Rich countries make rich-country things. Poor countries make poor-country things. According to the theorem of comparative advantage, you should specialize in whatever you have relatively low costs - but we also know that over time, countries grow rich by changing and upgrading what they produce.
But why have some developing countries grown into diversified, mature economies whereas much of Africa is still stuck growing or mining a few basic commodities?
This answer comes from Cesar Hidalgo, Bailey Klinger, Laszlo Barabasi and Ricardo Hausmann, who just got it published in Science (or see here for the full version):This diagram shows the 'product space'. Imagine international trade as a forest, with individual products making up the trees. Firms are like monkeys swinging through the trees. The closer the trees are together, the easier it is for firms to move from one tree to another. Thus firms and countries specializing in products in ‘denser’ areas of the forest can diversify more easily. Countries tend to move into the centre over the time - but the denser the part of the forest where they start, the quicker they will get there.
Where does Liberia fit within this product space? It turns out that most of Liberia’s exports are within the sparsest part of the forest: rubber, cocoa, iron ore and palm oil all have extremely poor links to other products. See where tropical agriculture is in the diagram above . . . and compare it with garments, say, or vehicles and machinery.

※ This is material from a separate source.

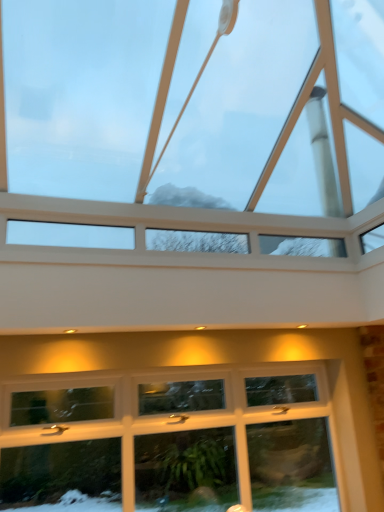 The width and height of the screenshot is (384, 512). I want to click on transparent glass window at upper center, so click(283, 114).

What do you see at coordinates (283, 114) in the screenshot? I see `transparent glass window at upper center` at bounding box center [283, 114].

What are the coordinates of `transparent glass window at upper center` in the screenshot? It's located at (283, 114).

The implication of this is that export diversification will not be easy in Liberia, because the economy has specialized in products that are very remote from other products. It takes 7 years for a rubber or cocoa tree to become economically useful. Rubber or cocoa plantations are therefore a huge ‘sunk cost’ and difficult to change. On the other hand, neighbouring countries like Ghana and Nigeria show the perils of trying to develop industries in which you don't have a comparative advantage. Maybe fruit, vegetables and low-tech food processing (canning, juicing) are a way forward.
If you go to the authors' website, you can download the map and the data for your country. A blinding insight or another example of economists restating the obvious in a more complicated way?